Jeeze 1.3 Billion. How?
The first time I noticed them was on a woman stepping into a club at the Nikko hotel in Dalian. I just thought she was out on the town and had gotten her fancy boots on. She was wearing a flouncy skirt white tights and black high heel knee high shiny leather boots.
Nice, I thought.
Then I started to notice that everyone was wearing some version of the same outfit. Knee high boots with shorts (tights visible in the gap between boot and pant). Knee high boots with Capri pants just covering the top. Knee high boots over skin tight jeans. Knee high boots under not quite skin tight jeans (I saw a woman trying them on at the mall). The jackier the heel the better.
WTF?
Could it be they're trying to compensate for the fact that they've got short legs? Could it be a Communist mandate? Could it be some cultural thing I just wouldn't understand, like foot binding?
I dunno, its strange though and not the least bit sexy anymore.
Of course sexy is hard to come by over here. I haven't seen a girly bar (or any bar for that matter) yet. I haven't seen a sex shop or anything that may even be a front for a sex shop. I haven't heard a dirty joke since I've been here. Girlfriends on the side are mentioned in fear and usually with a lot of giggling... by the men.

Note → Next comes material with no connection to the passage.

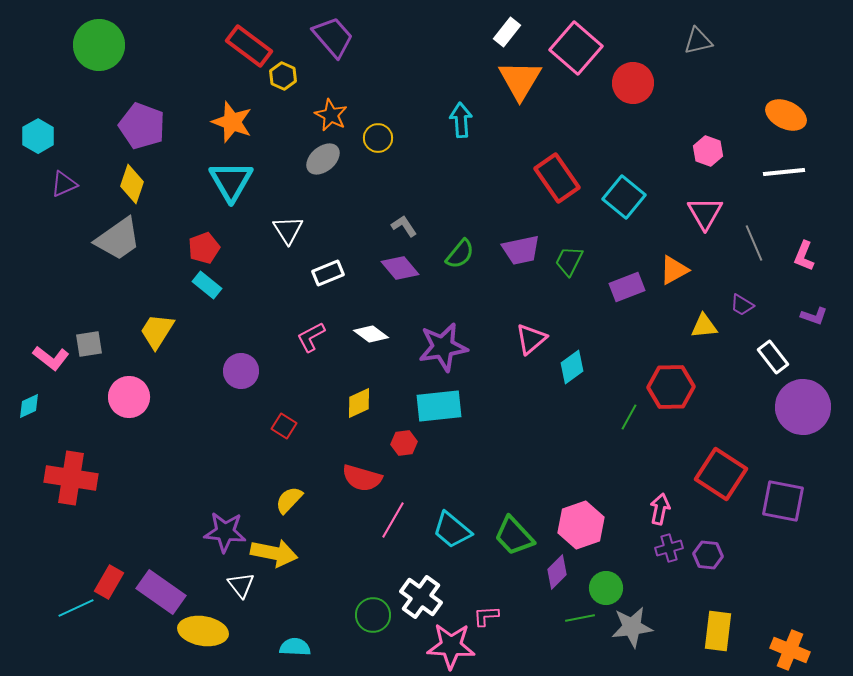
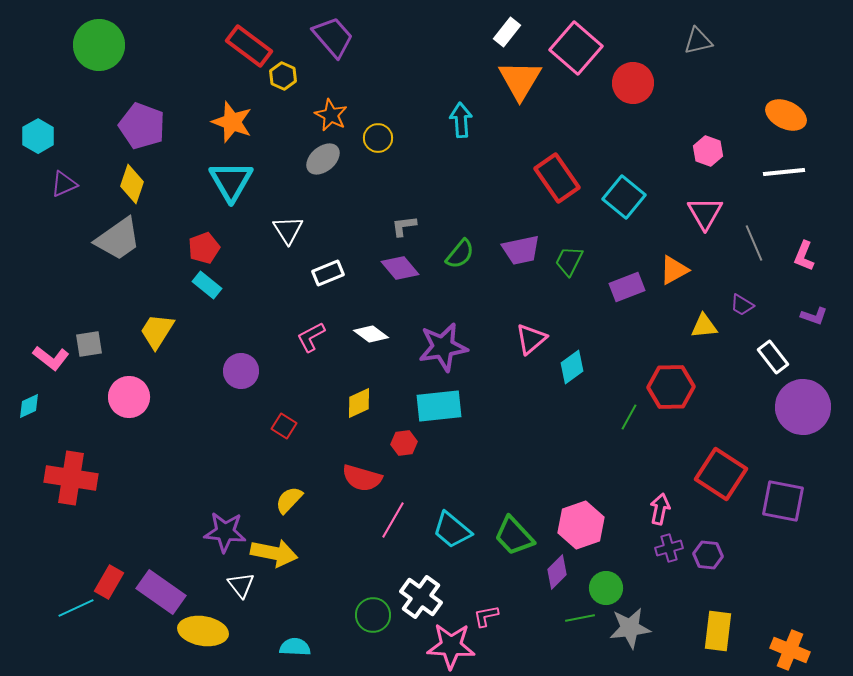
gray L-shape at (404, 226): rotated 64 degrees counterclockwise
pink L-shape at (486, 616): rotated 8 degrees counterclockwise
gray star at (632, 627): moved 2 px left, 1 px down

Case in point, one of my Chinese friends gave me a lighter. This lighter has a little LED type light built into it. Looking at it you'd think someone had just added a handy little flashlight to this lighter so you don't burn yourself looking for your cigarettes in the dark. Well this light has a secret. When shined on a suitable surface from about three feet away you get a picture of a topless Asian girl.
Clever.
Fun even. We were all marveling at it over dinner (three guys) shining it on the ceiling and stuff. I even invited the waiter over to show him the trick. But when I suggested I show any women... No No No. That would get us in big trouble. Hell, if curious we couldn't even explain what it was we were playing with. It was harmless, like naked lady playing cards.
Anyway, whatever half baked fantasies I had about a Chinese tryst are long since up in smoke. I don't speak the language, culturally I don't know where to start, and I like my women with a back bone.
Jeeze 1.3 Billion. How?
On Chopsticks
I have come to measure a country on the sophistication (and to an extent, the cleanliness) of their public toilets. What I've discovered is that if you can't squat, and I mean heals flat on the floor, you had better hold it.
I can't squat.
My mom says I swallowed a broom stick as a child. I'm not flexible. I also find great comfort in my time on the throne. I usually bring something to read.
No fuckin' way over here.
I'm doing my best not to topple over into my own (and anyone else that may have missed) waste. By the way, don't forget to bring your TP because there is none provided. I actually get pissed if I have to use one of these holes in the floor. Furious even. I curse all of China when I have to use one. I rarely get mad at things beyond my control, but this is one of them.
The thing is it doesn't end with the toilets, and believe it or not it does get worse. No, the toilets/WC's I've had the misfortune of using were more modern examples of the Chinese version of an out-house.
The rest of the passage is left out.